▸ Assignment:
Could you give the whole listing again, exactly as it reads?

- Opening Delimiter -

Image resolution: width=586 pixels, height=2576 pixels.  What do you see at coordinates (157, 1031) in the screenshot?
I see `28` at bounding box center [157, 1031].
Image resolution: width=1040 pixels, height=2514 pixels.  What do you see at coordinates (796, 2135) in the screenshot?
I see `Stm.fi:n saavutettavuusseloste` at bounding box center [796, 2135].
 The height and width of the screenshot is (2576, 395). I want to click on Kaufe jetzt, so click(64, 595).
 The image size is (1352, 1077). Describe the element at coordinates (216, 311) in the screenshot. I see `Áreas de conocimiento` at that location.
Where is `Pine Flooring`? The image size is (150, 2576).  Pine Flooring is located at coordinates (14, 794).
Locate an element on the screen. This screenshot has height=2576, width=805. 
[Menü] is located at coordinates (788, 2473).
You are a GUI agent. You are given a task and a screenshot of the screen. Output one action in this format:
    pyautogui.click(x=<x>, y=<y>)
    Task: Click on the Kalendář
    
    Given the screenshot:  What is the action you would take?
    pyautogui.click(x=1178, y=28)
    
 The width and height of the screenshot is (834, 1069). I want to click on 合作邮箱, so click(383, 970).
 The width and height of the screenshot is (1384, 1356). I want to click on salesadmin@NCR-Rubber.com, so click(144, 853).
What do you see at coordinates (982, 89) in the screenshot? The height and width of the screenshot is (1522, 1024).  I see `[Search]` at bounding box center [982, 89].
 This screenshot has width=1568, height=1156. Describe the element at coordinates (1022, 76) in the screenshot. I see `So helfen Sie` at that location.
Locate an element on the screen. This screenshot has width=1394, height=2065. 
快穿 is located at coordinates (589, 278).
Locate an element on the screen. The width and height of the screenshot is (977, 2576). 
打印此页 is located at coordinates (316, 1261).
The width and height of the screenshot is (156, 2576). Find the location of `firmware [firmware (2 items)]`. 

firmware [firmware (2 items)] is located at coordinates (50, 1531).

- Closing Delimiter -

▸ Solution to this task:
Image resolution: width=586 pixels, height=2576 pixels.  What do you see at coordinates (157, 1031) in the screenshot?
I see `28` at bounding box center [157, 1031].
Image resolution: width=1040 pixels, height=2514 pixels.  What do you see at coordinates (796, 2135) in the screenshot?
I see `Stm.fi:n saavutettavuusseloste` at bounding box center [796, 2135].
 The height and width of the screenshot is (2576, 395). I want to click on Kaufe jetzt, so click(64, 595).
 The image size is (1352, 1077). Describe the element at coordinates (216, 311) in the screenshot. I see `Áreas de conocimiento` at that location.
Where is `Pine Flooring`? The image size is (150, 2576).  Pine Flooring is located at coordinates (14, 794).
Locate an element on the screen. This screenshot has height=2576, width=805. 
[Menü] is located at coordinates (788, 2473).
You are a GUI agent. You are given a task and a screenshot of the screen. Output one action in this format:
    pyautogui.click(x=<x>, y=<y>)
    Task: Click on the Kalendář
    
    Given the screenshot:  What is the action you would take?
    pyautogui.click(x=1178, y=28)
    
 The width and height of the screenshot is (834, 1069). I want to click on 合作邮箱, so click(383, 970).
 The width and height of the screenshot is (1384, 1356). I want to click on salesadmin@NCR-Rubber.com, so click(144, 853).
What do you see at coordinates (982, 89) in the screenshot? The height and width of the screenshot is (1522, 1024).  I see `[Search]` at bounding box center [982, 89].
 This screenshot has width=1568, height=1156. Describe the element at coordinates (1022, 76) in the screenshot. I see `So helfen Sie` at that location.
Locate an element on the screen. This screenshot has width=1394, height=2065. 
快穿 is located at coordinates (589, 278).
Locate an element on the screen. The width and height of the screenshot is (977, 2576). 
打印此页 is located at coordinates (316, 1261).
The width and height of the screenshot is (156, 2576). Find the location of `firmware [firmware (2 items)]`. 

firmware [firmware (2 items)] is located at coordinates (50, 1531).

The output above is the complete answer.